To do: Find the lines in the listing below that include the word "yang", and report how many there are, with nothing more.

Dataset records:

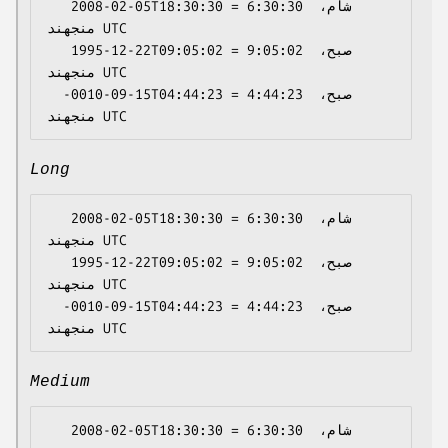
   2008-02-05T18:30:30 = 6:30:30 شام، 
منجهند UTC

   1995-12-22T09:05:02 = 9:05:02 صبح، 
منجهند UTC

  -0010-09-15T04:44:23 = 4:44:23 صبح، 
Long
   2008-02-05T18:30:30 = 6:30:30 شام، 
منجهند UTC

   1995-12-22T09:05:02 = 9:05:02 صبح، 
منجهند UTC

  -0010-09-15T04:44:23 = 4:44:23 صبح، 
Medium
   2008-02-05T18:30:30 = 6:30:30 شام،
...
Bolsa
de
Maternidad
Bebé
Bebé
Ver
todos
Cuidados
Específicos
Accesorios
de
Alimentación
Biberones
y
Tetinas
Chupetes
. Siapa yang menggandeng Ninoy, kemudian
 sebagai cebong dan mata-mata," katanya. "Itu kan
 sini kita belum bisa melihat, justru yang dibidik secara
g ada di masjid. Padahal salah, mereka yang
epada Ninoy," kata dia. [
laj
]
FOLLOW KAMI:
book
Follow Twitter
==
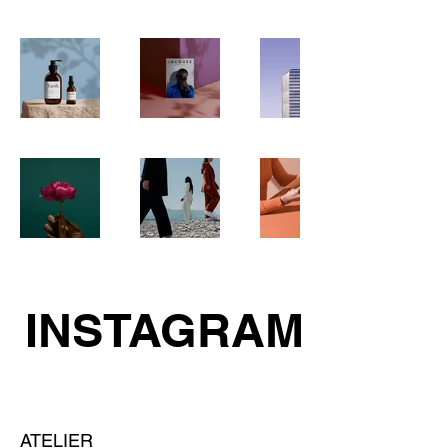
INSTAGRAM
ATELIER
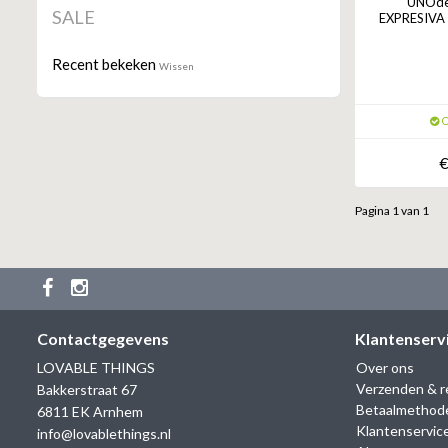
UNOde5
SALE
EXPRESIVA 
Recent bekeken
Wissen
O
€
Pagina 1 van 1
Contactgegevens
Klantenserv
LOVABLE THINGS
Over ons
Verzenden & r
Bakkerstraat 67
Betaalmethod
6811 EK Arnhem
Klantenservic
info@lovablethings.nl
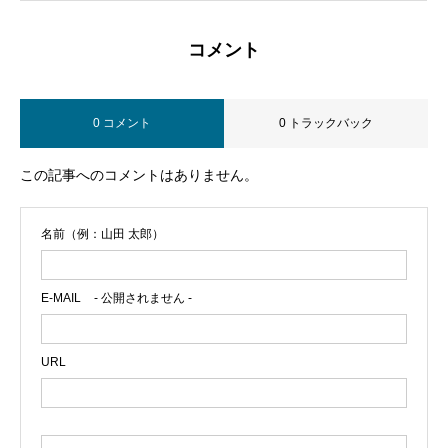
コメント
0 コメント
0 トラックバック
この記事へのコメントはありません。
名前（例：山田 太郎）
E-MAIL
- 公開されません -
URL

Result for this exercise: 3